Assignment ▸ Copy every record exactly, with nothing left out.

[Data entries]
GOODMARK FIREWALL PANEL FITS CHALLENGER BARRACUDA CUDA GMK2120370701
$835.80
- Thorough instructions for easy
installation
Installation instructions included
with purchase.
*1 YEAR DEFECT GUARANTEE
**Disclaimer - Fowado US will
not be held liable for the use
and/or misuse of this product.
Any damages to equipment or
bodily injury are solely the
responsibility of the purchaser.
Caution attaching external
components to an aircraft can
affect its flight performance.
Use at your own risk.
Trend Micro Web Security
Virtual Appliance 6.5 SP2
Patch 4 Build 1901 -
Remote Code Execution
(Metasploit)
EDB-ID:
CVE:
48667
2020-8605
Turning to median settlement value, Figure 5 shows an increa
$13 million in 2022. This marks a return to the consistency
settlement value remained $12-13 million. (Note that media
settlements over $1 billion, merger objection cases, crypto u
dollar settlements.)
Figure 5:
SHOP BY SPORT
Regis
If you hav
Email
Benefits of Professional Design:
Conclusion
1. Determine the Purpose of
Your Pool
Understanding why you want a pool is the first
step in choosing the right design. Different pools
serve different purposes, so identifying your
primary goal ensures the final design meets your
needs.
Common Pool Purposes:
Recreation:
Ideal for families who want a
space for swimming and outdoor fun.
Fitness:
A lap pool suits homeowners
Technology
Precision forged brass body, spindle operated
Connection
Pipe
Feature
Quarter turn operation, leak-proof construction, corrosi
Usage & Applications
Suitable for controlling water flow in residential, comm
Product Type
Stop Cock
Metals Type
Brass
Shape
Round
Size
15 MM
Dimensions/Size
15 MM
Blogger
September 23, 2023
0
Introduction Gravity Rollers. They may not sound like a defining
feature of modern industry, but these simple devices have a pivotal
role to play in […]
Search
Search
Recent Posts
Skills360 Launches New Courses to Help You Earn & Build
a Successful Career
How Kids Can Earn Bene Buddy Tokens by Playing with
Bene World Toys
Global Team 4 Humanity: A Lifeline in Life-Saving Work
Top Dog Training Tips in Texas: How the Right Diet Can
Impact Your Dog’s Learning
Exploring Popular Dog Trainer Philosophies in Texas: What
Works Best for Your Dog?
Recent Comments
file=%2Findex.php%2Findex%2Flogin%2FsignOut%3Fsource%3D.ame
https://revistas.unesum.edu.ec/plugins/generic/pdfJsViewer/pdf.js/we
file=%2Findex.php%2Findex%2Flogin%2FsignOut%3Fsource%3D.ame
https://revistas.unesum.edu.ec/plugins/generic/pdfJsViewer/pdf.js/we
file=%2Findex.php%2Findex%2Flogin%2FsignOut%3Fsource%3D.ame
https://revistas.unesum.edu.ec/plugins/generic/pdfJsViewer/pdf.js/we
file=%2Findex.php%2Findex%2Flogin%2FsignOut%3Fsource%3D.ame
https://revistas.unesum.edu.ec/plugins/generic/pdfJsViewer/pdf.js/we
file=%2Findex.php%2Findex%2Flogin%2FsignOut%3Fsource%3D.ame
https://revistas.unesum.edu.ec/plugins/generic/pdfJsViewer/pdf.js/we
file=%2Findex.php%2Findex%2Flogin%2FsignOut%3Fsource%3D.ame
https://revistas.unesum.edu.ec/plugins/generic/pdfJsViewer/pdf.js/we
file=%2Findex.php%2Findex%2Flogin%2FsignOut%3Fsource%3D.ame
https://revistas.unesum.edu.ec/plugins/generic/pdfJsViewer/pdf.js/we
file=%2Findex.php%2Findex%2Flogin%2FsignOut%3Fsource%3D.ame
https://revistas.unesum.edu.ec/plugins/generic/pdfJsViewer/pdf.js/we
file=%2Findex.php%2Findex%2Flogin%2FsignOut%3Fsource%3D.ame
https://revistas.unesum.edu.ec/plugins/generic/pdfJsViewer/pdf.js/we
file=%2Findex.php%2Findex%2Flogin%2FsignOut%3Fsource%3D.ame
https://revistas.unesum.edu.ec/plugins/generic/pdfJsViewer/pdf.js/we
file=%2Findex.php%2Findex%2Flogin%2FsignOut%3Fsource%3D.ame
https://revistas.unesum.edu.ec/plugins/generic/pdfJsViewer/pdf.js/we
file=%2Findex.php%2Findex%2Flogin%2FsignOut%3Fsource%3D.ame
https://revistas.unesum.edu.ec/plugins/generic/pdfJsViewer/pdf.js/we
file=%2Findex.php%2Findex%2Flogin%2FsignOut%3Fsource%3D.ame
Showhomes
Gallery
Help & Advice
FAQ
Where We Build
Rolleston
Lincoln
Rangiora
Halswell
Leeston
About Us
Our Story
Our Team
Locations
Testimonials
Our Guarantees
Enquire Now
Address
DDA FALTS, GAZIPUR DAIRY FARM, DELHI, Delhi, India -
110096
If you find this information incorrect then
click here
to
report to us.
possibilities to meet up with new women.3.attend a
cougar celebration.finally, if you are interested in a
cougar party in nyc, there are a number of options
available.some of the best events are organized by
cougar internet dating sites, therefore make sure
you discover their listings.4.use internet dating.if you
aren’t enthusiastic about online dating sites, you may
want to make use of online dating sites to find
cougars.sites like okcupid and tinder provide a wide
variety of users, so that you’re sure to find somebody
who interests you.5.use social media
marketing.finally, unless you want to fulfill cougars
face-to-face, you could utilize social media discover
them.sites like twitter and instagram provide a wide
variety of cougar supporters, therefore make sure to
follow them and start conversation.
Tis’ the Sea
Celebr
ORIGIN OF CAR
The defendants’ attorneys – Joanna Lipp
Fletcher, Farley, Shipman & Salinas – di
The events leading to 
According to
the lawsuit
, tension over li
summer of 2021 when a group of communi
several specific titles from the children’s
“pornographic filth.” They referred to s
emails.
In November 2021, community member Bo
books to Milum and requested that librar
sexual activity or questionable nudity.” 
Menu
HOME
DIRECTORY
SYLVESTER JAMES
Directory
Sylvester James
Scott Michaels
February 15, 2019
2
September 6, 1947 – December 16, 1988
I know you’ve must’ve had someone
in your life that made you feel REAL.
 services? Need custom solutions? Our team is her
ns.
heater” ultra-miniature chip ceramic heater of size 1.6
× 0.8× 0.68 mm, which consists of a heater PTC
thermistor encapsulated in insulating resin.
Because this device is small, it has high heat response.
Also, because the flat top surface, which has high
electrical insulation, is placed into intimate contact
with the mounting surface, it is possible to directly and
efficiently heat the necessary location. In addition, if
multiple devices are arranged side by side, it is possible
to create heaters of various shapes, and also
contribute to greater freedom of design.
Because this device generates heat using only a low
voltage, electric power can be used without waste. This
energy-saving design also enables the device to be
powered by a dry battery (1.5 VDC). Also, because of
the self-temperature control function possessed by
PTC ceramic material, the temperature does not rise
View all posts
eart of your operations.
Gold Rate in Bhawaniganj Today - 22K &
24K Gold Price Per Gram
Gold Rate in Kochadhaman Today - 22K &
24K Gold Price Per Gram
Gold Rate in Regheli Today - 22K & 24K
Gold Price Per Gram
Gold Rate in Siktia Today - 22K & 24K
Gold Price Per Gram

Written answer ▸
GOODMARK FIREWALL PANEL FITS CHALLENGER BARRACUDA CUDA GMK2120370701
$835.80
- Thorough instructions for easy
installation
Installation instructions included
with purchase.
*1 YEAR DEFECT GUARANTEE
**Disclaimer - Fowado US will
not be held liable for the use
and/or misuse of this product.
Any damages to equipment or
bodily injury are solely the
responsibility of the purchaser.
Caution attaching external
components to an aircraft can
affect its flight performance.
Use at your own risk.
Trend Micro Web Security
Virtual Appliance 6.5 SP2
Patch 4 Build 1901 -
Remote Code Execution
(Metasploit)
EDB-ID:
CVE:
48667
2020-8605
Turning to median settlement value, Figure 5 shows an increa
$13 million in 2022. This marks a return to the consistency
settlement value remained $12-13 million. (Note that media
settlements over $1 billion, merger objection cases, crypto u
dollar settlements.)
Figure 5:
SHOP BY SPORT
Regis
If you hav
Email
Benefits of Professional Design:
Conclusion
1. Determine the Purpose of
Your Pool
Understanding why you want a pool is the first
step in choosing the right design. Different pools
serve different purposes, so identifying your
primary goal ensures the final design meets your
needs.
Common Pool Purposes:
Recreation:
Ideal for families who want a
space for swimming and outdoor fun.
Fitness:
A lap pool suits homeowners
Technology
Precision forged brass body, spindle operated
Connection
Pipe
Feature
Quarter turn operation, leak-proof construction, corrosi
Usage & Applications
Suitable for controlling water flow in residential, comm
Product Type
Stop Cock
Metals Type
Brass
Shape
Round
Size
15 MM
Dimensions/Size
15 MM
Blogger
September 23, 2023
0
Introduction Gravity Rollers. They may not sound like a defining
feature of modern industry, but these simple devices have a pivotal
role to play in […]
Search
Search
Recent Posts
Skills360 Launches New Courses to Help You Earn & Build
a Successful Career
How Kids Can Earn Bene Buddy Tokens by Playing with
Bene World Toys
Global Team 4 Humanity: A Lifeline in Life-Saving Work
Top Dog Training Tips in Texas: How the Right Diet Can
Impact Your Dog’s Learning
Exploring Popular Dog Trainer Philosophies in Texas: What
Works Best for Your Dog?
Recent Comments
file=%2Findex.php%2Findex%2Flogin%2FsignOut%3Fsource%3D.ame
https://revistas.unesum.edu.ec/plugins/generic/pdfJsViewer/pdf.js/we
file=%2Findex.php%2Findex%2Flogin%2FsignOut%3Fsource%3D.ame
https://revistas.unesum.edu.ec/plugins/generic/pdfJsViewer/pdf.js/we
file=%2Findex.php%2Findex%2Flogin%2FsignOut%3Fsource%3D.ame
https://revistas.unesum.edu.ec/plugins/generic/pdfJsViewer/pdf.js/we
file=%2Findex.php%2Findex%2Flogin%2FsignOut%3Fsource%3D.ame
https://revistas.unesum.edu.ec/plugins/generic/pdfJsViewer/pdf.js/we
file=%2Findex.php%2Findex%2Flogin%2FsignOut%3Fsource%3D.ame
https://revistas.unesum.edu.ec/plugins/generic/pdfJsViewer/pdf.js/we
file=%2Findex.php%2Findex%2Flogin%2FsignOut%3Fsource%3D.ame
https://revistas.unesum.edu.ec/plugins/generic/pdfJsViewer/pdf.js/we
file=%2Findex.php%2Findex%2Flogin%2FsignOut%3Fsource%3D.ame
https://revistas.unesum.edu.ec/plugins/generic/pdfJsViewer/pdf.js/we
file=%2Findex.php%2Findex%2Flogin%2FsignOut%3Fsource%3D.ame
https://revistas.unesum.edu.ec/plugins/generic/pdfJsViewer/pdf.js/we
file=%2Findex.php%2Findex%2Flogin%2FsignOut%3Fsource%3D.ame
https://revistas.unesum.edu.ec/plugins/generic/pdfJsViewer/pdf.js/we
file=%2Findex.php%2Findex%2Flogin%2FsignOut%3Fsource%3D.ame
https://revistas.unesum.edu.ec/plugins/generic/pdfJsViewer/pdf.js/we
file=%2Findex.php%2Findex%2Flogin%2FsignOut%3Fsource%3D.ame
https://revistas.unesum.edu.ec/plugins/generic/pdfJsViewer/pdf.js/we
file=%2Findex.php%2Findex%2Flogin%2FsignOut%3Fsource%3D.ame
https://revistas.unesum.edu.ec/plugins/generic/pdfJsViewer/pdf.js/we
file=%2Findex.php%2Findex%2Flogin%2FsignOut%3Fsource%3D.ame
Showhomes
Gallery
Help & Advice
FAQ
Where We Build
Rolleston
Lincoln
Rangiora
Halswell
Leeston
About Us
Our Story
Our Team
Locations
Testimonials
Our Guarantees
Enquire Now
Address
DDA FALTS, GAZIPUR DAIRY FARM, DELHI, Delhi, India -
110096
If you find this information incorrect then
click here
to
report to us.
possibilities to meet up with new women.3.attend a
cougar celebration.finally, if you are interested in a
cougar party in nyc, there are a number of options
available.some of the best events are organized by
cougar internet dating sites, therefore make sure
you discover their listings.4.use internet dating.if you
aren’t enthusiastic about online dating sites, you may
want to make use of online dating sites to find
cougars.sites like okcupid and tinder provide a wide
variety of users, so that you’re sure to find somebody
who interests you.5.use social media
marketing.finally, unless you want to fulfill cougars
face-to-face, you could utilize social media discover
them.sites like twitter and instagram provide a wide
variety of cougar supporters, therefore make sure to
follow them and start conversation.
Tis’ the Sea
Celebr
ORIGIN OF CAR
The defendants’ attorneys – Joanna Lipp
Fletcher, Farley, Shipman & Salinas – di
The events leading to 
According to
the lawsuit
, tension over li
summer of 2021 when a group of communi
several specific titles from the children’s
“pornographic filth.” They referred to s
emails.
In November 2021, community member Bo
books to Milum and requested that librar
sexual activity or questionable nudity.” 
Menu
HOME
DIRECTORY
SYLVESTER JAMES
Directory
Sylvester James
Scott Michaels
February 15, 2019
2
September 6, 1947 – December 16, 1988
I know you’ve must’ve had someone
in your life that made you feel REAL.
 services? Need custom solutions? Our team is her
ns.
heater” ultra-miniature chip ceramic heater of size 1.6
× 0.8× 0.68 mm, which consists of a heater PTC
thermistor encapsulated in insulating resin.
Because this device is small, it has high heat response.
Also, because the flat top surface, which has high
electrical insulation, is placed into intimate contact
with the mounting surface, it is possible to directly and
efficiently heat the necessary location. In addition, if
multiple devices are arranged side by side, it is possible
to create heaters of various shapes, and also
contribute to greater freedom of design.
Because this device generates heat using only a low
voltage, electric power can be used without waste. This
energy-saving design also enables the device to be
powered by a dry battery (1.5 VDC). Also, because of
the self-temperature control function possessed by
PTC ceramic material, the temperature does not rise
View all posts
eart of your operations.
Gold Rate in Bhawaniganj Today - 22K &
24K Gold Price Per Gram
Gold Rate in Kochadhaman Today - 22K &
24K Gold Price Per Gram
Gold Rate in Regheli Today - 22K & 24K
Gold Price Per Gram
Gold Rate in Siktia Today - 22K & 24K
Gold Price Per Gram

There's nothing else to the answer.